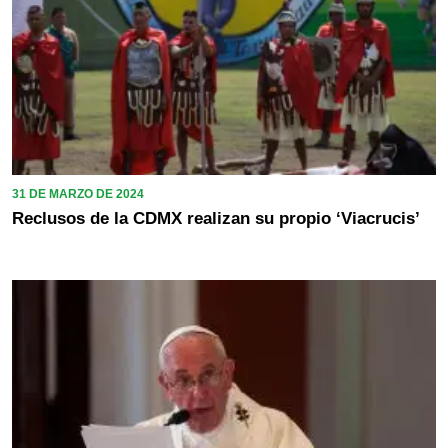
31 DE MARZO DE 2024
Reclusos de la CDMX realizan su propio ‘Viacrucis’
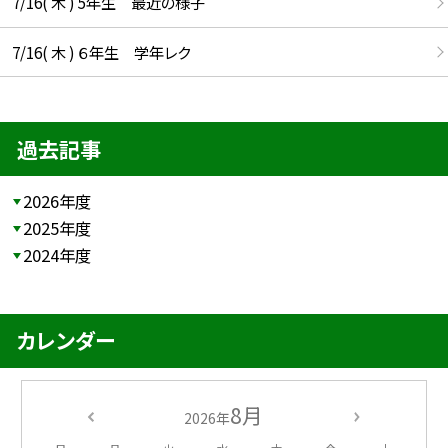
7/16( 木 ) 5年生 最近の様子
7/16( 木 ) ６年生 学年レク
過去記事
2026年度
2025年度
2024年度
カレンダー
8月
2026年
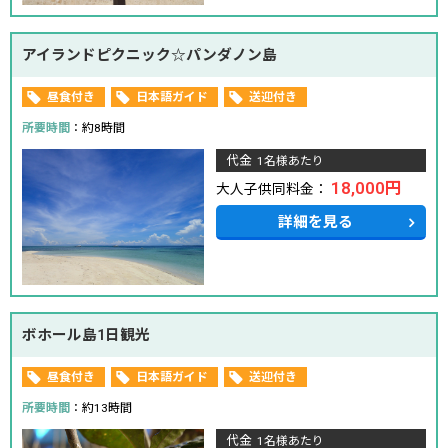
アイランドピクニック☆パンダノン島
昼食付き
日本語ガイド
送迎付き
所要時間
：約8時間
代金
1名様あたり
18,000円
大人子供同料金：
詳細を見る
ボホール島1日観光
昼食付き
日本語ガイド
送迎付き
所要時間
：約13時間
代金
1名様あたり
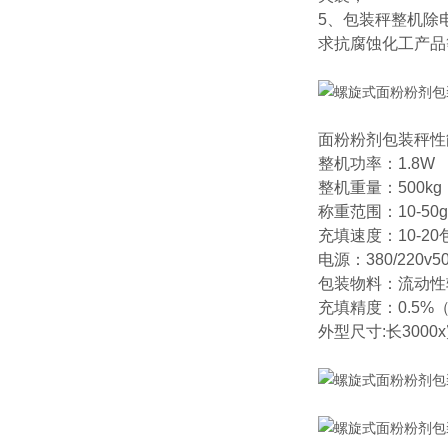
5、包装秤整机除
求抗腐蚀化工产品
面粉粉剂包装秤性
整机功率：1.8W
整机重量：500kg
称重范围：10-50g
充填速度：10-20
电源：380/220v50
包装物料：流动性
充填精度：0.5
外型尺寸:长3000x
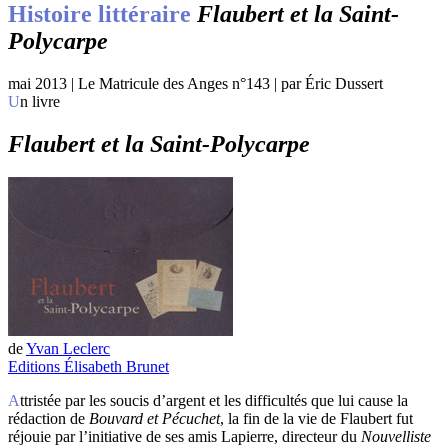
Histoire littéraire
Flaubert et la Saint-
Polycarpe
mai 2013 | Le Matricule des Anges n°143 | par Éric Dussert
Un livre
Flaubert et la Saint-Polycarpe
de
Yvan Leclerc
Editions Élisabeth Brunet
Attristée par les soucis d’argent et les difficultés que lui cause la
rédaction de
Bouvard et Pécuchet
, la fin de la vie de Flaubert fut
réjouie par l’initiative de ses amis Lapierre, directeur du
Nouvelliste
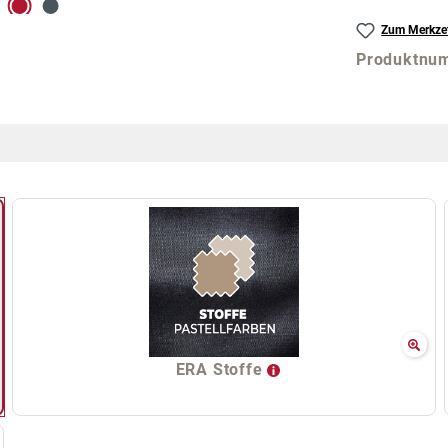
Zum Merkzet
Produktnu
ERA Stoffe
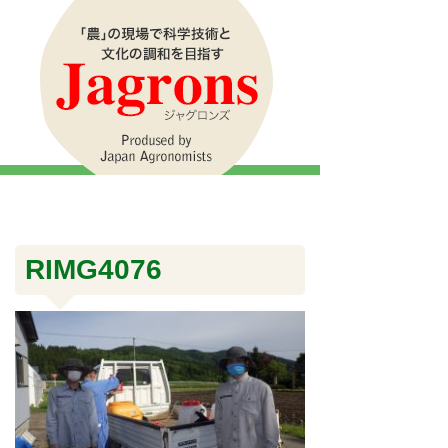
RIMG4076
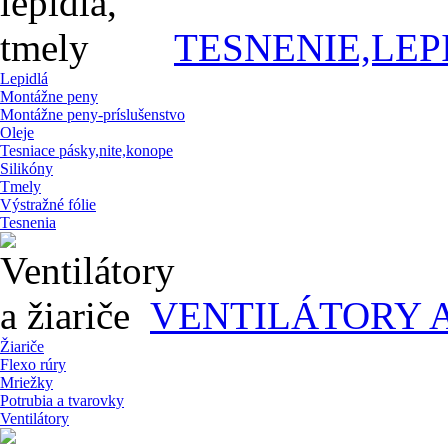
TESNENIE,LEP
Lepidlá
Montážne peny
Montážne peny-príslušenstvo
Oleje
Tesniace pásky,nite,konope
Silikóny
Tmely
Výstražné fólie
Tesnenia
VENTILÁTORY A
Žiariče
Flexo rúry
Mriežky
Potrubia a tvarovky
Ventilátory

--------------------

■ Required work
Nothing but the text is wanted: repeat the data above exactly, without its images.

■ Result of the exercise
31 DE MARZO DE 2024
Reclusos de la CDMX realizan su propio ‘Viacrucis’
7/16( 木 ) 5年生 最近の様子
7/16( 木 ) ６年生 学年レク
過去記事
2026年度
2025年度
2024年度
カレンダー
8月
2026年
アイランドピクニック☆パンダノン島
昼食付き
日本語ガイド
送迎付き
所要時間
：約8時間
代金
1名様あたり
18,000円
大人子供同料金：
詳細を見る
ボホール島1日観光
昼食付き
日本語ガイド
送迎付き
所要時間
：約13時間
代金
1名様あたり
5、包装秤整机除
求抗腐蚀化工产品
面粉粉剂包装秤性
整机功率：1.8W
整机重量：500kg
称重范围：10-50g
充填速度：10-20
电源：380/220v50
包装物料：流动性
充填精度：0.5
外型尺寸:长3000x
Histoire littéraire
Flaubert et la Saint-
Polycarpe
mai 2013 | Le Matricule des Anges n°143 | par Éric Dussert
Un livre
Flaubert et la Saint-Polycarpe
de
Yvan Leclerc
Editions Élisabeth Brunet
Attristée par les soucis d’argent et les difficultés que lui cause la
rédaction de
Bouvard et Pécuchet
, la fin de la vie de Flaubert fut
réjouie par l’initiative de ses amis Lapierre, directeur du
Nouvelliste
Zum Merkzet
Produktnu
ERA Stoffe
RIMG4076
TESNENIE,LEP
Lepidlá
Montážne peny
Montážne peny-príslušenstvo
Oleje
Tesniace pásky,nite,konope
Silikóny
Tmely
Výstražné fólie
Tesnenia
VENTILÁTORY A
Žiariče
Flexo rúry
Mriežky
Potrubia a tvarovky
Ventilátory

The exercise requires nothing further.